“Evening, Mrs. Kozlova,” a voice drawls, heavy with mockery. Two men step into the studio, both tall, both armed, both strangers except for the tattoos inked just below their ribs. A rook. My stomach lurches.
“What do you want?” My voice is steady even though my pulse screams.
One smirks. “Your husband’s attention.”
Hands like iron clamp around my arms, wrenching me back against a chest that reeks of cigarettes and oil. I thrash, sink my teeth into his wrist, earning a curse, but the muzzle of his gun digs into my ribs.
“Play nice,” the other sneers.
I don’t. I spit in his face.
18
ISAAC
Unlike Mikhail, Maude never steps into my office without knocking. So the instant the door flies open and she barrels inside, her face drained of color, eyes wide with panic, I know something is wrong.
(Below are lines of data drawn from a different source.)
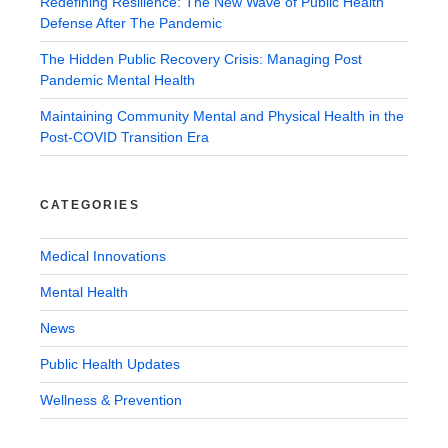
Redefining Resilience: The New Wave of Public Health
Defense After The Pandemic
The Hidden Public Recovery Crisis: Managing Post
Pandemic Mental Health
Maintaining Community Mental and Physical Health in the
Post-COVID Transition Era
CATEGORIES
Medical Innovations
Mental Health
News
Public Health Updates
Wellness & Prevention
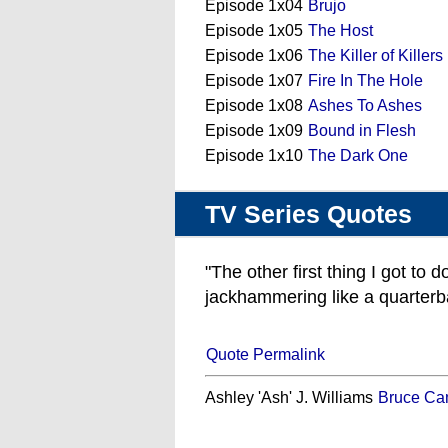
Episode 1x04
Brujo
Episode 1x05
The Host
Episode 1x06
The Killer of Killers
Episode 1x07
Fire In The Hole
Episode 1x08
Ashes To Ashes
Episode 1x09
Bound in Flesh
Episode 1x10
The Dark One
TV Series Quotes
"The other first thing I got to 
jackhammering like a quarterb
Quote Permalink
Ashley 'Ash' J. Williams
Bruce Ca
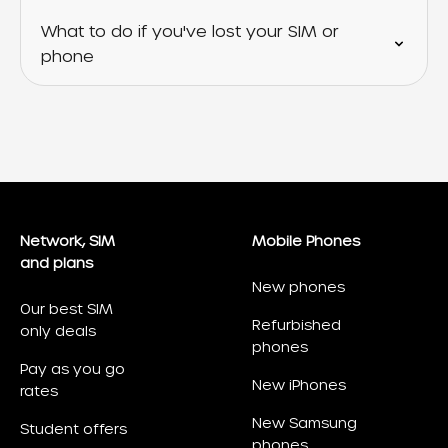
What to do if you've lost your SIM or
phone
Network, SIM
Mobile Phones
and plans
New phones
Our best SIM
Refurbished
only deals
phones
Pay as you go
New iPhones
rates
New Samsung
Student offers
phones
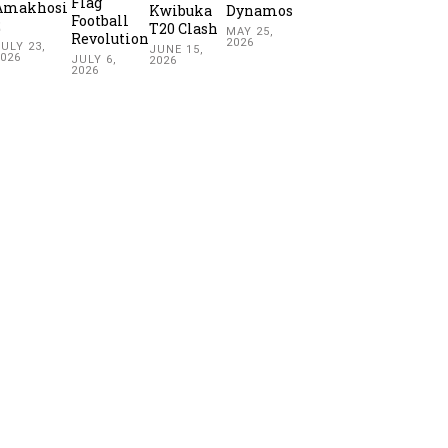
Flag
Amakhosi
Kwibuka
Dynamos
Football
2
T20 Clash
MAY 25,
Revolution
2026
ULY 23,
JUNE 15,
2026
JULY 6,
2026
2026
I push back from my desk, tension snapping through my spine like a live wire.
“Maude?” My voice comes out rough. “What’s wrong?”
Her hands tremble as she whispers, “Katya’s gone.”
My mind stalls, refusing to process those two simple words. They shouldn’t be this hard to grasp, and yet they are. “What?”
“Katya is gone,” she whispers, as if saying her name too loudly will shatter the air between us. “I went to let her know dinner was ready, but she wasn’t there. The bed was made, her phone’s gone, and a few of her things are missing from the closet. I checked the security feed, and she slipped out several hours ago. She always tells me when she’s leaving.”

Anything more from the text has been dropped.